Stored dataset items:

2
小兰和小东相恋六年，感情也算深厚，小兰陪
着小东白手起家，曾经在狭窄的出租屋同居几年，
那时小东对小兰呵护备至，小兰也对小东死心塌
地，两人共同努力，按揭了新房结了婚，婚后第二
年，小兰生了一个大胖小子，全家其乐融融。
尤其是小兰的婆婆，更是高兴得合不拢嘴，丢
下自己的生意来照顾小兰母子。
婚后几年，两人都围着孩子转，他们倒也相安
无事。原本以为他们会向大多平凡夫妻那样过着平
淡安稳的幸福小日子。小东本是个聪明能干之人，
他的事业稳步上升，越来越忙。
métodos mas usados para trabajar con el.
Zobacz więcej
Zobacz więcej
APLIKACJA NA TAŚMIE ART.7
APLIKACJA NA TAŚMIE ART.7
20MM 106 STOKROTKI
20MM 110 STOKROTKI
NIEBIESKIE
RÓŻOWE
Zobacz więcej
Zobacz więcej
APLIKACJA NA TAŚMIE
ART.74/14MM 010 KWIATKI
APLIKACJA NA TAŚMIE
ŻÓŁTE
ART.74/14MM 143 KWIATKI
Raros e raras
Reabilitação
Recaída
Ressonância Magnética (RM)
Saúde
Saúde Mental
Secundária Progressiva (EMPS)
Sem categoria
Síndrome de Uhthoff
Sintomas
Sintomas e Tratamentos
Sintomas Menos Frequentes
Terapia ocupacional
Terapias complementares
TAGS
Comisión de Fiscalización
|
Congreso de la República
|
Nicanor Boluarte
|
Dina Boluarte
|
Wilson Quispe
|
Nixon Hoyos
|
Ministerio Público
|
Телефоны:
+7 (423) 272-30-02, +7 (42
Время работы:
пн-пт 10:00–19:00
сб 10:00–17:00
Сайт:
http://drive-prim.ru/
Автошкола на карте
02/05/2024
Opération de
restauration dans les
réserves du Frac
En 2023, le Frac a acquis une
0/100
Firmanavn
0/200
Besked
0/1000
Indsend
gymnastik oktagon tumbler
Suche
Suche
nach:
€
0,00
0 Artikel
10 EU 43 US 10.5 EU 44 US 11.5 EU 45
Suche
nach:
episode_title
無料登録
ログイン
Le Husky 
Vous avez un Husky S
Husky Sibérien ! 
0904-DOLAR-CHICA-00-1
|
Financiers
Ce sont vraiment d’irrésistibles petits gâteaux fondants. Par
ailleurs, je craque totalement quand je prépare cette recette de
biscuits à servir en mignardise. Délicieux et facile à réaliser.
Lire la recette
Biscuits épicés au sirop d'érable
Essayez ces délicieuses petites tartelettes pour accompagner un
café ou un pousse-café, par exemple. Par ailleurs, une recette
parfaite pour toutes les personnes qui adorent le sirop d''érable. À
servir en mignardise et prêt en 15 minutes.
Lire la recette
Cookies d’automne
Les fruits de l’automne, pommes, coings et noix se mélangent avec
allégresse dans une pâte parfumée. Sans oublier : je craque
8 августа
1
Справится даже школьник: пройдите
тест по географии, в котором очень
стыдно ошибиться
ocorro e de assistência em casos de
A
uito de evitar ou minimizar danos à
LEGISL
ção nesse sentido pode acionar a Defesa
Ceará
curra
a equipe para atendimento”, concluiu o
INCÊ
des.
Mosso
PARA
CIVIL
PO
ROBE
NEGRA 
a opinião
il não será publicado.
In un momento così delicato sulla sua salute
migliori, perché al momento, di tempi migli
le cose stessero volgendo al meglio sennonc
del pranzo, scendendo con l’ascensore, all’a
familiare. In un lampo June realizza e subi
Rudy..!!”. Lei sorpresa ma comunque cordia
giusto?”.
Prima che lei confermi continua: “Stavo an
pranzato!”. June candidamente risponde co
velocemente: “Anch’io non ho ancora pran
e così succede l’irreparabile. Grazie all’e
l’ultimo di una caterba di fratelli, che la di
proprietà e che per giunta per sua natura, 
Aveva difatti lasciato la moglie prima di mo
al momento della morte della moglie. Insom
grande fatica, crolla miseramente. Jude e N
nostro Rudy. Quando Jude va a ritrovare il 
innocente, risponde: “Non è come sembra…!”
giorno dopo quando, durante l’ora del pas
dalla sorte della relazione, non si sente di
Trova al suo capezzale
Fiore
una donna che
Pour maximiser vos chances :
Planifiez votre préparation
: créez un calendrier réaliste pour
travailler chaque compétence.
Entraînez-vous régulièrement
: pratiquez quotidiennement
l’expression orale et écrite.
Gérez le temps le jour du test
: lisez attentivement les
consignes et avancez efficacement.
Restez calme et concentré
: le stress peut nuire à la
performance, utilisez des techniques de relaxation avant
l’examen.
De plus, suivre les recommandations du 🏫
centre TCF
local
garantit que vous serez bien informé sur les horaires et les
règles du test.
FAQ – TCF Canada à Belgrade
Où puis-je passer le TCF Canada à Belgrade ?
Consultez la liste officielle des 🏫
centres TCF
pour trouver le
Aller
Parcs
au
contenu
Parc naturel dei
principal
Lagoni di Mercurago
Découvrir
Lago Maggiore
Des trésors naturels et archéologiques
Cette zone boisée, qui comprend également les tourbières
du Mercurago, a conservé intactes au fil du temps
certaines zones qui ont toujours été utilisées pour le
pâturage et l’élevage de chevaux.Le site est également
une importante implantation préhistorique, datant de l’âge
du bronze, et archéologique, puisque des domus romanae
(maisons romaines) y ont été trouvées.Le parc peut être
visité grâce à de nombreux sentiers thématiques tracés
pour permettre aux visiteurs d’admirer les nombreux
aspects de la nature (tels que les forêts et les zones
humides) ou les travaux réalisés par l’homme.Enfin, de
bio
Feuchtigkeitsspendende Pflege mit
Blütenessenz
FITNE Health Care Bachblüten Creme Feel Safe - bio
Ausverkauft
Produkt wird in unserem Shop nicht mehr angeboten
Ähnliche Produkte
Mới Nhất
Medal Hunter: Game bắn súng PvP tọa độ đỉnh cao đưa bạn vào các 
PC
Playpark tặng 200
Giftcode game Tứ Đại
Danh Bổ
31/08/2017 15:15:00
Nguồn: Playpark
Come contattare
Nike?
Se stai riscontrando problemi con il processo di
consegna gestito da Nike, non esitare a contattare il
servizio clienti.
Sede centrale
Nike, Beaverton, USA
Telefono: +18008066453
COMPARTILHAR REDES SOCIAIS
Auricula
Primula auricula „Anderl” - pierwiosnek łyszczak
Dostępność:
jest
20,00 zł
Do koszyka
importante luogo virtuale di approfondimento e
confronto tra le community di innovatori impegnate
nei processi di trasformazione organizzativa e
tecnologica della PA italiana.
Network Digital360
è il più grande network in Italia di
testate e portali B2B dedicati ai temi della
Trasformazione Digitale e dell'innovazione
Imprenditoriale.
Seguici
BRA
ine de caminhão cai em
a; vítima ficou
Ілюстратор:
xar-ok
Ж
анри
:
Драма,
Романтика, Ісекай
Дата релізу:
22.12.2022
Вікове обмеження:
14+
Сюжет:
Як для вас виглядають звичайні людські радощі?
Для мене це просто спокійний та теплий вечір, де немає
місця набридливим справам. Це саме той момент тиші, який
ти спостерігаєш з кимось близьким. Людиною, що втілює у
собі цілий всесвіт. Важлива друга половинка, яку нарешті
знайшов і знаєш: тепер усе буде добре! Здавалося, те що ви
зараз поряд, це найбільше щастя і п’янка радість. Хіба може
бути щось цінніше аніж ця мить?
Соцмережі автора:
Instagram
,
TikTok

Exercise directions
Which lines of the data above contain "craque"? Copy each one.

Solution to the exercise
ailleurs, je craque totalement quand je prépare cette recette de
allégresse dans une pâte parfumée. Sans oublier : je craque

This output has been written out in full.